By Chris | August 14, 2008
Fortune 500 CEOs are constantly criticized for their excessive salaries. Over the last few decades their wages have been rapidly rising while the median wages have been stagnating. See the graph that illustrates that:
“In 1965, U.S. CEOs in major companies earned 24 times more than an average worker…Since then, however, CEO pay has exploded and by 2005 the average CEO was paid $10,982,000 a year, or 262 times that of an average worker ($41,861).”
This trend is disconcerting to many people. A very close friend of mine told me that his soon to be in-laws advocated regulations capping CEO pay at a multiple of a company’s entry level salary. This issue is very emotional because many people can’t comprehend how someone deserves 11 million dollars a year when others working full time can’t afford health care.
Here are three explanations I’ve come across to explain high CEO pay:
1. CEO pay acts as a prize to motivate everyone in the organization to strive to work their way up the corporate ladder.

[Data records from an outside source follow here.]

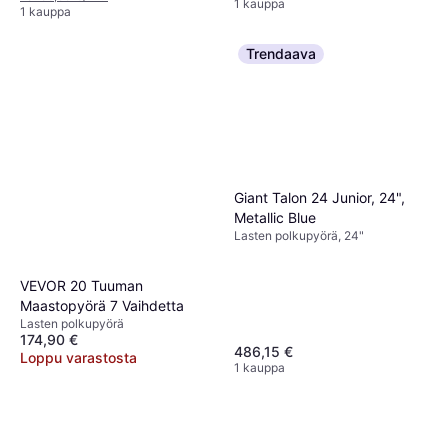
1 kauppa
1 kauppa
Trendaava
Giant Talon 24 Junior, 24",
Metallic Blue
Lasten polkupyörä, 24"
VEVOR 20 Tuuman
Maastopyörä 7 Vaihdetta
Lasten polkupyörä
174,90 €
486,15 €
Loppu varastosta
1 kauppa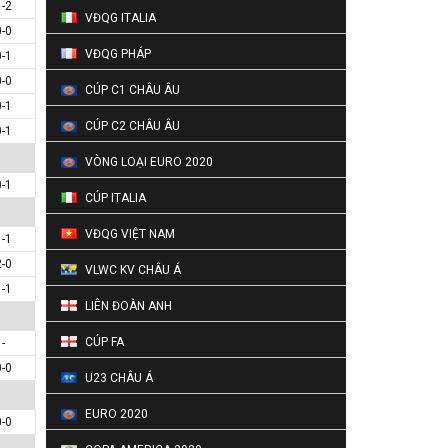
1-2
VĐQG ITALIA
0-0
VĐQG PHÁP
0-1
0-0
CÚP C1 CHÂU ÂU
0-1
CÚP C2 CHÂU ÂU
0-1
VÒNG LOẠI EURO 2020
0-1
CÚP ITALIA
VĐQG VIỆT NAM
1-1
2-0
VLWC KV CHÂU Á
1-1
LIÊN ĐOÀN ANH
CÚP FA
-
0-0
U23 CHÂU Á
EURO 2020
0-0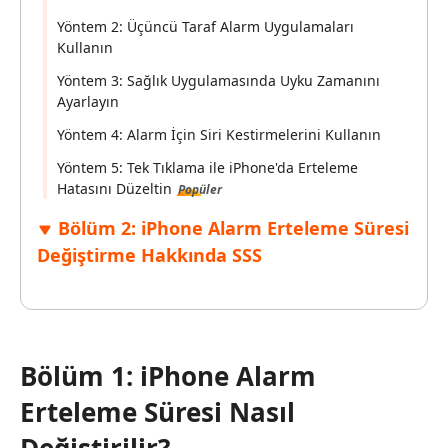
Yöntem 2: Üçüncü Taraf Alarm Uygulamaları
Kullanın
Yöntem 3: Sağlık Uygulamasında Uyku Zamanını
Ayarlayın
Yöntem 4: Alarm İçin Siri Kestirmelerini Kullanın
Yöntem 5: Tek Tıklama ile iPhone'da Erteleme
Hatasını Düzeltin
Popüler
Bölüm 2: iPhone Alarm Erteleme Süresi
Değiştirme Hakkında SSS
Bölüm 1: iPhone Alarm
Erteleme Süresi Nasıl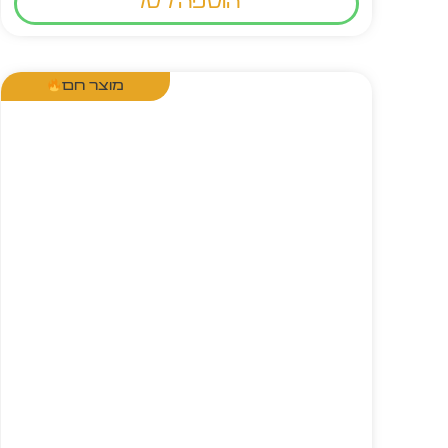
הוספה לסל
מוצר חם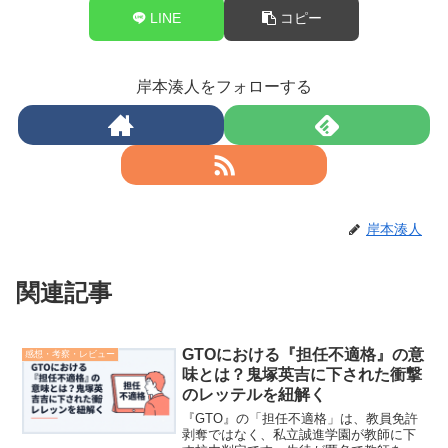
LINE
コピー
岸本湊人をフォローする
岸本湊人
関連記事
GTOにおける『担任不適格』の意
感想・考察・レビュー
味とは？鬼塚英吉に下された衝撃
のレッテルを紐解く
『GTO』の「担任不適格」は、教員免許
剥奪ではなく、私立誠進学園が教師に下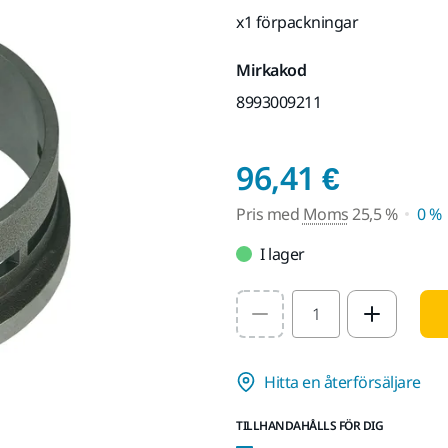
x1 förpackningar
Mirkakod
8993009211
Pris m
96,41 €
Pris med
Moms
25,5 %
0 %
I lager
Select quantity value
Hitta en återförsäljare
TILLHANDAHÅLLS FÖR DIG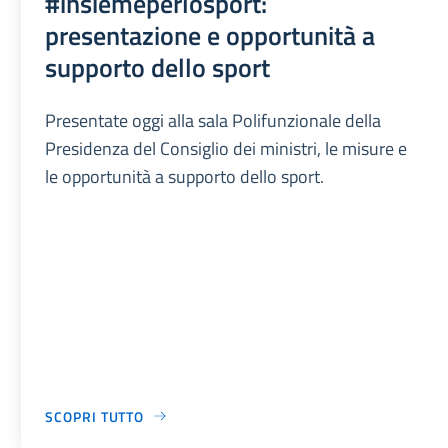
#insiemeperlosport:
presentazione e opportunità a
supporto dello sport
Presentate oggi alla sala Polifunzionale della
Presidenza del Consiglio dei ministri, le misure e
le opportunità a supporto dello sport.
SCOPRI TUTTO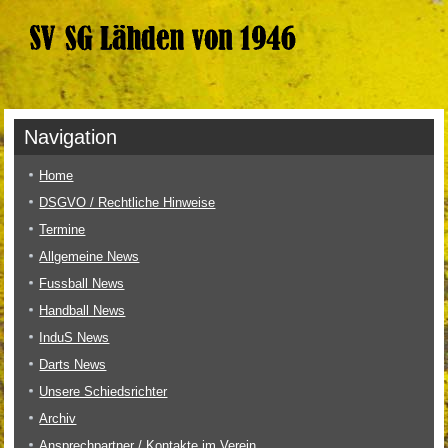
Navigation
Home
DSGVO / Rechtliche Hinweise
Termine
Allgemeine News
Fussball News
Handball News
InduS News
Darts News
Unsere Schiedsrichter
Archiv
Ansprechpartner / Kontakte im Verein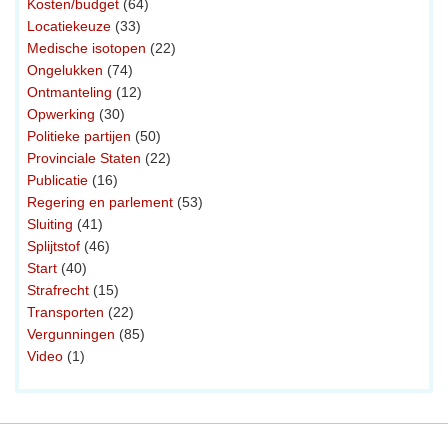
Kosten/budget
(64)
Locatiekeuze
(33)
Medische isotopen
(22)
Ongelukken
(74)
Ontmanteling
(12)
Opwerking
(30)
Politieke partijen
(50)
Provinciale Staten
(22)
Publicatie
(16)
Regering en parlement
(53)
Sluiting
(41)
Splijtstof
(46)
Start
(40)
Strafrecht
(15)
Transporten
(22)
Vergunningen
(85)
Video
(1)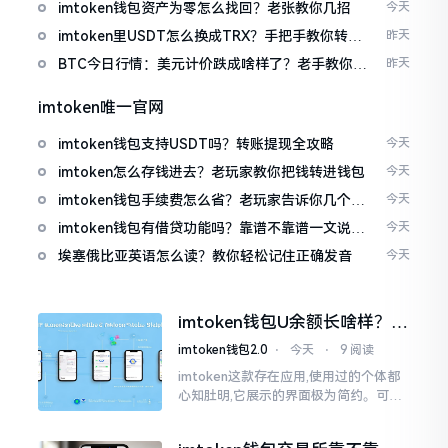
imtoken钱包资产为零怎么找回？老张教你几招
今天
imtoken里USDT怎么换成TRX？手把手教你转成
昨天
波场币
BTC今日行情：美元计价跌成啥样了？老手教你咋
昨天
看
imtoken唯一官网
imtoken钱包支持USDT吗？转账提现全攻略
今天
imtoken怎么存钱进去？老玩家教你把钱转进钱包
今天
imtoken钱包手续费怎么省？老玩家告诉你几个实
今天
在招
imtoken钱包有借贷功能吗？靠谱不靠谱一文说清
今天
楚
埃塞俄比亚英语怎么读？教你轻松记住正确发音
今天
imtoken钱包U余额长啥样？截
图这样看
imtoken钱包2.0
⋅
今天
⋅
9 阅读
imtoken这款存在应用,使用过的个体都
心知肚明,它展示的界面极为简约。可是,
U余额的那个部分偶尔会致使人们的视觉
感受产生些许困惑。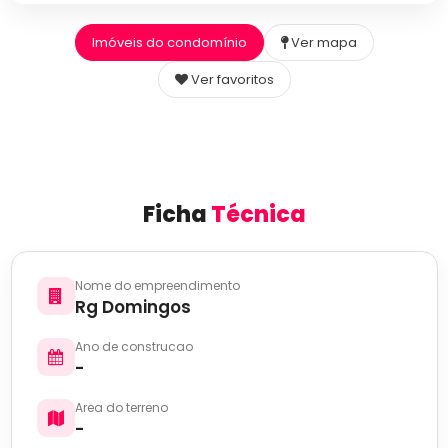
Imóveis do condomínio
Ver mapa
Ver favoritos
Ficha
Técnica
Nome do empreendimento
Rg Domingos
Ano de construcao
-
Area do terreno
-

This argument was presented by Tim Hartford in The Logic of Life. It is the same train of thought that explains why kids in the inner city sell drugs on the street for less than minimum wage. High executive pay gives everyone in an organization an incentive to work their hardest to get to the top.
2. CEO pay reflects the marginal product of savvy strategic decisions. Smart decisions by CEOs can mean the difference between millions of dollars in profits or losses. The use of options as a mechanism to compensate executives (despite its flaws) represents an effort to pay CEOs in proportion to the value they add to a corporation.

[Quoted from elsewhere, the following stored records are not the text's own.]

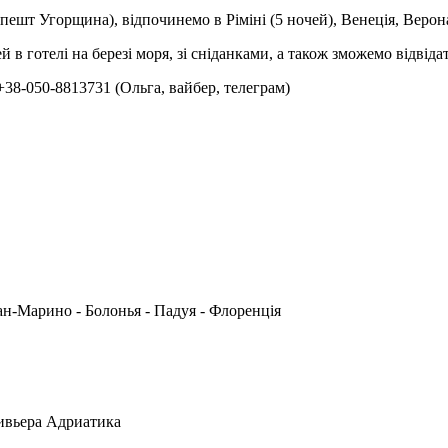
апешт Угорщина), відпочинемо в Ріміні (5 ночей), Венеція, Верон
 в готелі на березі моря, зі сніданками, а також зможемо відвіда
38-050-8813731 (Ольга, вайбер, телеграм)
 Сан-Марино - Болонья - Падуя - Флоренція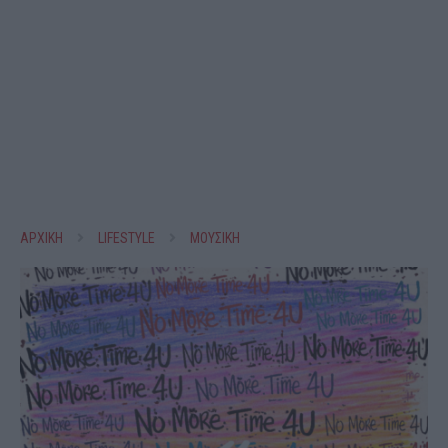
ΑΡΧΙΚΗ
LIFESTYLE
ΜΟΥΣΙΚΗ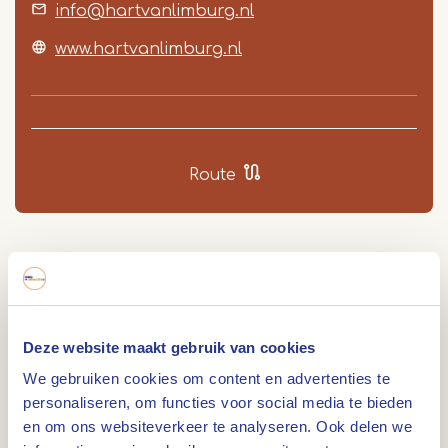
info@hartvanlimburg.nl
www.hartvanlimburg.nl
Route
Het monument genaamd Evacuatie dient als
herinnering aan de volledige evacuatie van de
lokale bevolking in januari 1945 voor de inwoners
Deze website maakt gebruik van cookies
van Lomm. Het kruis is opgericht als
We gebruiken cookies om content en advertenties te
dankbetuiging voor de veilige terugkeer van de
personaliseren, om functies voor social media te bieden
inwoners en ter ere van de bevrijding van Lomm.
en om ons websiteverkeer te analyseren. Ook delen we
Monument Evacuatie Lomm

3. High CEO pay is the result of shareholders mistakingly attributing positive performance to CEO skill rather than random noise (luck). Nassim Taleb argues in Fooled by Randomness that executives make a small number of large decisions. Because the sample size is so small, it is very difficult to tell if a successful CEO is talented or just lucky. In Taleb’s words:
“CEOs make a small number of large decisions, more like the person walking into the casino with a single million-dollar bet. External factors, such as the environment, play a considerably larger role than with the cook. The link between skill of the CEO and results of the company are tenuous. By some argument, the boss of the company may be unskilled labor but one who presents the necessary attributes of charisma and the package that makes for good MBA talk…There are so many companies doing all kinds of things that some of them are bound to make “the right decision.”

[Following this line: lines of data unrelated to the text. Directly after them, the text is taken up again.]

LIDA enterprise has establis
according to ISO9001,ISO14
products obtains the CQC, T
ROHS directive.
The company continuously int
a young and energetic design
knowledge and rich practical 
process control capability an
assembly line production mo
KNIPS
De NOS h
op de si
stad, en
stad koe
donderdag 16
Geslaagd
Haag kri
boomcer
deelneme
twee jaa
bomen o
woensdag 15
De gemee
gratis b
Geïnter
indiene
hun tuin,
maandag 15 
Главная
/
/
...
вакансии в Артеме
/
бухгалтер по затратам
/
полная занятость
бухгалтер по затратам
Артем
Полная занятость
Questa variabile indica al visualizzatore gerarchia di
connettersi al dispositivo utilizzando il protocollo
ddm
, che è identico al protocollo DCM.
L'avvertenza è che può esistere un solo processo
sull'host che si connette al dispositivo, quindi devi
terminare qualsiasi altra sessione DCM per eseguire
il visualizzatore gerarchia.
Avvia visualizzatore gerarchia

I don’t think that Taleb gives CEOs enough credit. CEOs aren’t given their position, they have to earn it. They often do so by succeeding multiple times on a smaller scale: by running a profitable team, then a department, and eventually a division. These managerial roles require many small decisions and the likelihood that repeated successes are the result of chance is quite small. Nevertheless, I can’t help but agree with Taleb that it is in our nature to attribute skill to success stories that are often the fueled by external factors. As an undergraduate business student, Southwest was constantly lauded as a model airline with a sound business strategy. In reality, it made one lucky bet on oil and hasn’t been operationally profitable for years.
Overall, I find #2 as the most convincing, albeit simplest, explanation of CEO pay. However, when a CEO is making a few big bets, shareholders can be comforted in the knowledge that even if they are overpaying an unskilled CEO, at least they’re encouraging everyone else to work harder.